In another move earlier this year, the company created a concept called Marketplace, where it partnered with three other retailers to add more than 1 million items to the online assortment in such categories as home, baby, apparel, toys, sporting goods and sports memorabilia. More partnerships are planned for the coming year, Vasquez said.

“We’re simply trying to provide more products to the customer,” Vasquez said. “In stores, we’re very focused on maximizing the productivity. Online, you don’t necessarily have the same constraints, so you can go about that slightly differently.”

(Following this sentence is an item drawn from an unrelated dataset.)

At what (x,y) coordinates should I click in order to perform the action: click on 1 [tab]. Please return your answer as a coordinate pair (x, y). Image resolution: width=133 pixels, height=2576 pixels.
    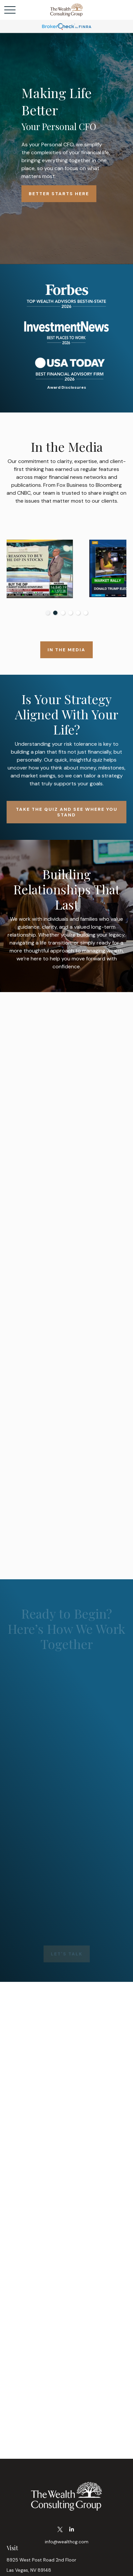     Looking at the image, I should click on (48, 613).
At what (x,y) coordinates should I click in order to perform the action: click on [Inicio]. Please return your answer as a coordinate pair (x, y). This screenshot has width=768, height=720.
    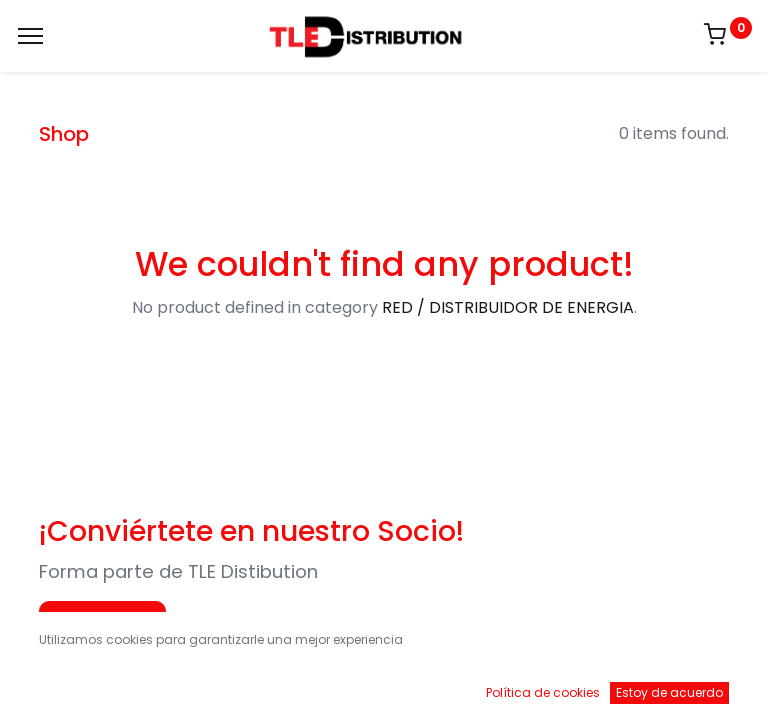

Walmart’s increased online activity comes as Amazon.com is achieving record results, with third-quarter sales that increased 28% to $5.5 billion, and profits that grew at 68% to $199 million. The same day that Amazon.com reported those figures, Walmart was in the midst of its analysts’ meeting, and Vasquez let it be known during his presentation that Walmart.com was outperforming Amazon.com.

“If you talk about just year-to-date, and you take the leading online company—a company that all of you would be familiar with—and you look at what their growth rate has been in North America, year-to-date, we have been able to grow at 190 basis points faster than that company,” Vasquez said. Such cryptic references provide insight into the online growth rate, but the data point is of little value without knowing the size of the base business, a figure Walmart has yet to disclose publicly.

Another interesting piece of information Walmart provides regarding its online business is the strong appeal of its Site-to-Store free shipping service. According to Vasquez, 40% of orders placed online are now picked up in stores. Walmart sees a bright future for the service, as evidenced by the fact that new and remodeled stores now feature a reconfigured customer service area with space at the front of the store designated for Site-to-Store order pickups. Experiments also are under way with drive-through order pick-up capability.